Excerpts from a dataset
+ + + + + + +
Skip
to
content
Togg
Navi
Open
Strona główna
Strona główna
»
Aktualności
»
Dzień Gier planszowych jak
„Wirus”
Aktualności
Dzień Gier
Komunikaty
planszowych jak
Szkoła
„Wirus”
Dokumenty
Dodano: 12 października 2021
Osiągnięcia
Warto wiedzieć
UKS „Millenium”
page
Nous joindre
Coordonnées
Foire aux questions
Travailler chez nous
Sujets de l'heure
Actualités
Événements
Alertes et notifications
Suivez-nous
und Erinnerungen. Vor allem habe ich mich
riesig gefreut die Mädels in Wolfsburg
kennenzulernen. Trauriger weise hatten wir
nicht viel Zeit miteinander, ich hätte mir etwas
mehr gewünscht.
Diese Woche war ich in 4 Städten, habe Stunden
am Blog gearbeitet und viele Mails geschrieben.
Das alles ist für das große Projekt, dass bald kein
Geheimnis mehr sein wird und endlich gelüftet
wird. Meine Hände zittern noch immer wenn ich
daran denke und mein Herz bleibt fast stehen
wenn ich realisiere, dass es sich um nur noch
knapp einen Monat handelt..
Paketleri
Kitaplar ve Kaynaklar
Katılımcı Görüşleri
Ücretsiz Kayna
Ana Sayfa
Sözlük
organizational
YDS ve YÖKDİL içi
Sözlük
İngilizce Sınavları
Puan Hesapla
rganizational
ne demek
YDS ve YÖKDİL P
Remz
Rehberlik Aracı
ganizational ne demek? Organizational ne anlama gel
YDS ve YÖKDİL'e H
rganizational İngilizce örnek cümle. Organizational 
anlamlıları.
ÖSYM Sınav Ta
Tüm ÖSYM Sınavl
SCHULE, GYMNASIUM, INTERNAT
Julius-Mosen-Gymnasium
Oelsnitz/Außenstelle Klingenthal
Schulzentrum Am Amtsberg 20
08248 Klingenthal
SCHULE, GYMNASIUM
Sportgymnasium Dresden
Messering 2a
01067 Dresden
+ + + + + + +
YOUR INSTRUCTIONS
All lines above holding the word "demek" make up the answer; copy each one.

EXPECTED ANSWER
ne demek
ganizational ne demek? Organizational ne anlama gel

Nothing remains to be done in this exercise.